USA needs total consumer CPU control and Nvidia is a USA company. Maybe if China and the rest can work hard on RISC-V.
Well if we were stupid enough to let it go in the first place, we should be expected to either spend over the odds to get it back, or just let it go and move on..
UNFORTUNATLEY for the rest of the world we depend on USA tech companies. Microsoft, Amazon, Intel, AMD, IBM, Nvidia, Qualcomm etc etc. ARM will start to be propriety tech and we will do nothing about it. Unless we accuse Tesla of Spying!
Who knows, it could go one of two ways. I mean Microsoft bought Github and haven't been bad in how they have handled that (they're just using the developers as a resource), if Nvidia took the same approach then it would probably only be China that would try to block due to export restrictions on US companies. I'm honestly doubtful that EU regulators would approve the move either. ARM fits really well with the Nvidia business model, but what happens when they basically block competitors from having a license to chip designs? There really need to be conditions set on them to prevent that from occurring, because we know from the past that Nvidia can behave badly.
I think the worry is that Nvidia can undercut competitors in designs.
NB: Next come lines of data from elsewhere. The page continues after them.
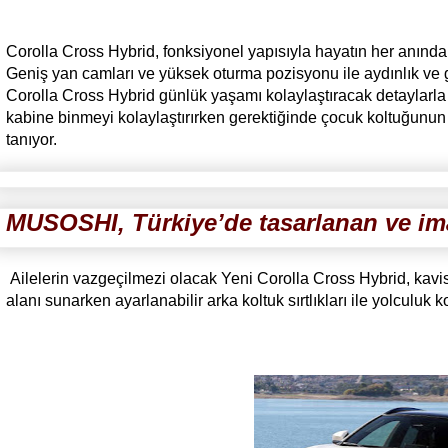
Corolla Cross Hybrid, fonksiyonel yapısıyla hayatın her anında 
Geniş yan camları ve yüksek oturma pozisyonu ile aydınlık ve 
Corolla Cross Hybrid günlük yaşamı kolaylaştıracak detaylarla 
kabine binmeyi kolaylaştırırken gerektiğinde çocuk koltuğunun 
tanıyor.
MUSOSHI, Türkiye’de tasarlanan ve imal
Ailelerin vazgeçilmezi olacak Yeni Corolla Cross Hybrid, kavisl
alanı sunarken ayarlanabilir arka koltuk sırtlıkları ile yolculuk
Given Nvida are making FE GPUs atm and undercutting their "partner" manufacturers, that seems on some level that they have previous and it is fair to worry. The answer there is that Nvidia should not be making graphics cards in the first place and should just sell silicon to board makers. But then, those FE cards are our only real chance atm of getting a sane priced card. So are Nvidia the rogue for undercutting their board partners, or the hero for giving us cheap video cards?
I don't really think the ARM licence situation is the same though. The pure breath of ARM chips, from the little Raspberry Pi Pico (£3.60 for the whole board) up to the likes of an NXP server chip costing hundreds just for the silicon, but giving lots of 64 bit cores and a lot of serial lanes for up to 100GbE networking. Nvidia just can't undercut all of those if it wanted to, and when you look at it the only ARM thing that Nvidia sell in any quantity right now is the Nintendo Switch. Interestingly. when Nintendo started selling the switch is around when Nvidia stopped selling Tegra based Android tablets making it look like they didn't want to be competing in any way with Nintendo even though being a flat thing with a Tegra in it you could argue they aren't really otherwise the same.
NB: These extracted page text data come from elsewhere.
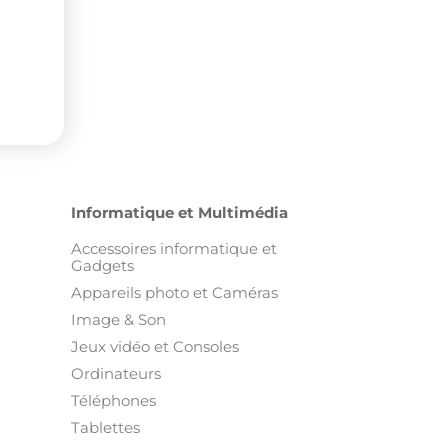
Informatique et Multimédia
Accessoires informatique et
Gadgets
Appareils photo et Caméras
Image & Son
Jeux vidéo et Consoles
Ordinateurs
Téléphones
Tablettes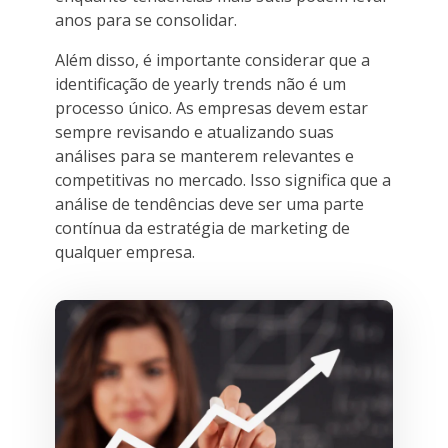
anos para se consolidar.
Além disso, é importante considerar que a
identificação de yearly trends não é um
processo único. As empresas devem estar
sempre revisando e atualizando suas
análises para se manterem relevantes e
competitivas no mercado. Isso significa que a
análise de tendências deve ser uma parte
contínua da estratégia de marketing de
qualquer empresa.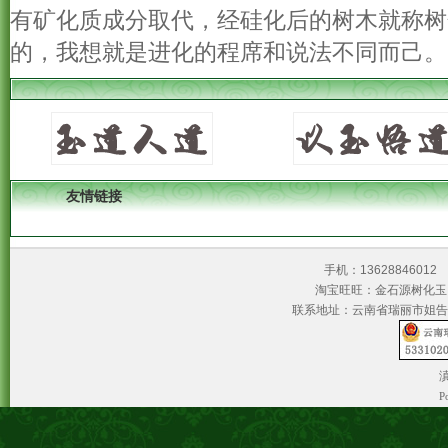
有矿化质成分取代，经硅化后的树木就称树
的，我想就是进化的程席和说法不同而己。
友情链接
手机：1362884601
淘宝旺旺：金石源树
联系地址：云南省瑞丽市姐告
滇
P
I don't think you can complain as a consumer about FE GPU's. Having good quality cards that will always be sold at RRP is the best way of controlling partners pricing. It's also what the big pc vendors want as Nvidia guarantee the cards will be produced for the lifetime of the product. That's great for Dell as they only need to verify it once and then they can use it. If you have to buy partner cards then you have no guarantee the partner won't stop selling that card, or change the design. It's part of the reason why so many vendors stock Nvidia over AMD.
As for ARM I don't think Nvidia undercutting is the issue if they own ARM as ARM licenses are so cheap - they don't have much impact on the cost. The issue is more that Nvidia might decide to massively increase the cost of licensing ARM chips, or might stop licensing them altogether instead demanding you get Nvidia to make them. Basically do what Intel/AMD do in x86. I think that it's highly unlikely Nvidia will stop licensing ARM, but I think it's very like the cost of licensing will go up. On the plus side Nvidia are very good at innovating, and have a lot of very smart people from a wide range of fields to call on - chances are ARM will progress faster if Nvidia own them.
That is a really narrow market of PCs/laptops and servers though. The ARM ecosystem is potentially *everything*. In that IoT world where every object around us contains a CPU and has an IP address, I think ARM already had it just right for world dominance: knock out a range of cores and allow people to come up with SoCs that use them in all sorts of new and interesting ways. I can see Nvidia wanting world dominance.